### Provided information
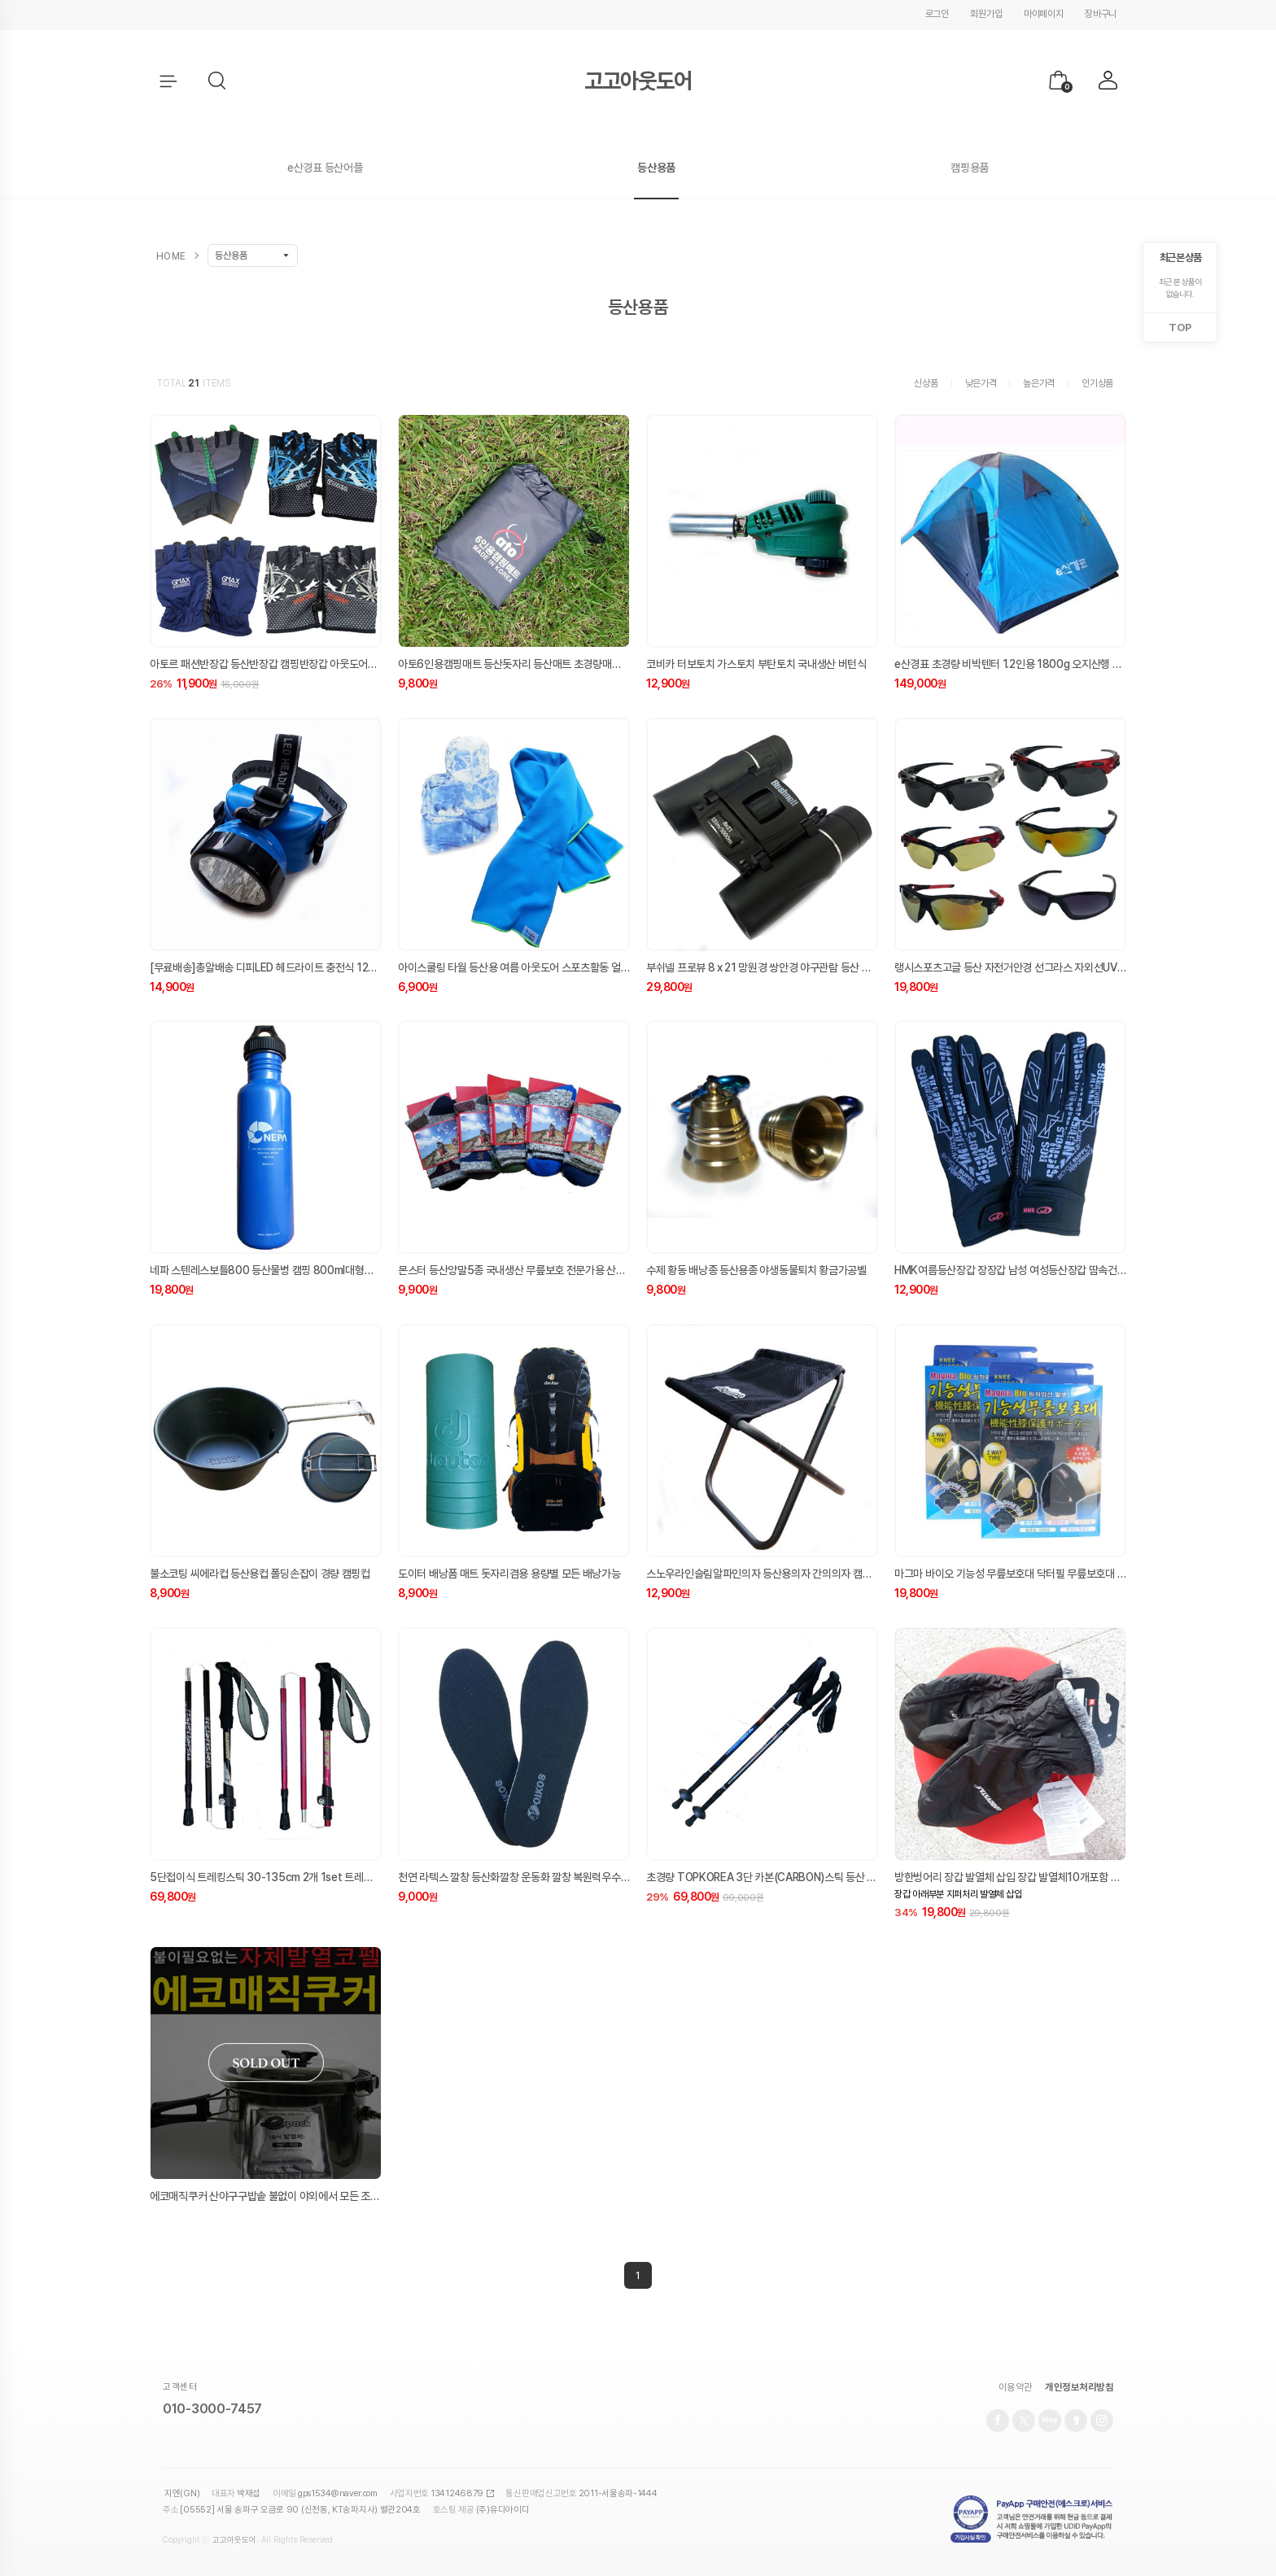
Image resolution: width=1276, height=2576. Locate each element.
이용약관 (1016, 2389)
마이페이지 (1044, 14)
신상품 (925, 383)
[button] (218, 81)
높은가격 (1039, 383)
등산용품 (656, 167)
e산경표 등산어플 (324, 167)
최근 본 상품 (1180, 257)
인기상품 (1097, 383)
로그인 (937, 14)
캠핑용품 (969, 167)
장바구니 (1100, 14)
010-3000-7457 (212, 2410)
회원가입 (986, 14)
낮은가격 (981, 383)
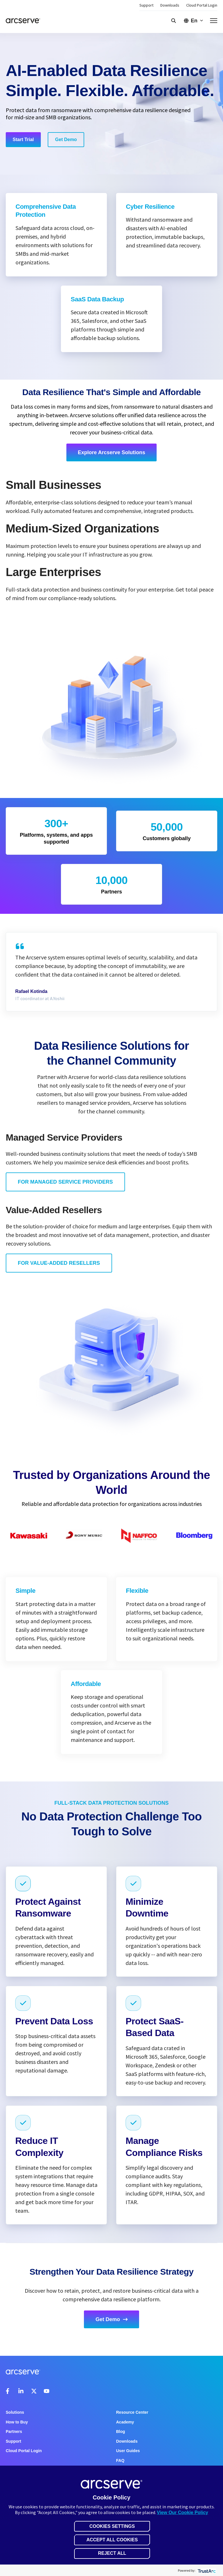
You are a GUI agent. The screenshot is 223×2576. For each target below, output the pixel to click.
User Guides (128, 2450)
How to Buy (17, 2422)
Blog (120, 2431)
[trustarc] (206, 2570)
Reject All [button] (112, 2553)
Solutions (15, 2412)
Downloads (169, 5)
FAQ (120, 2460)
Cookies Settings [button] (112, 2526)
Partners (14, 2431)
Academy (125, 2422)
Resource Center (132, 2412)
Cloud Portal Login (201, 5)
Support (146, 5)
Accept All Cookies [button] (112, 2539)
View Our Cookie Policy (182, 2512)
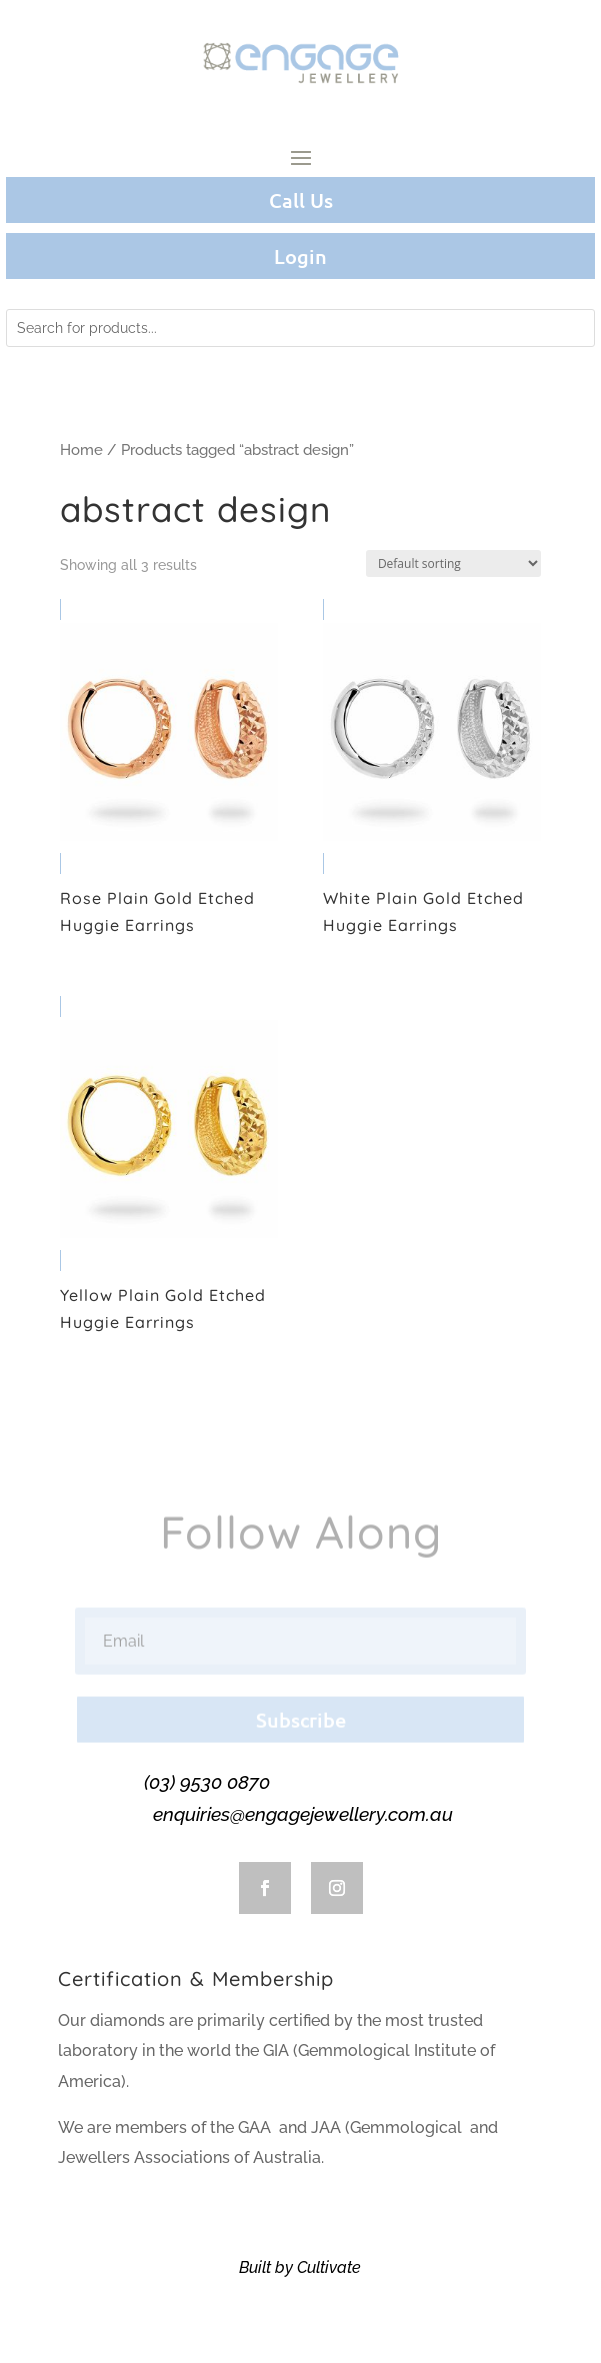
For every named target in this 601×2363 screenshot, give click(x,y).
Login (300, 256)
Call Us (301, 200)
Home (81, 449)
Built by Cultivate (300, 2267)
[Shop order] (453, 563)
######
-- What is needed --
Look through the entries above and list every line containing "Cookies".

-- Written solution --
Cookies Settings [button] (112, 2526)
Accept All Cookies [button] (112, 2539)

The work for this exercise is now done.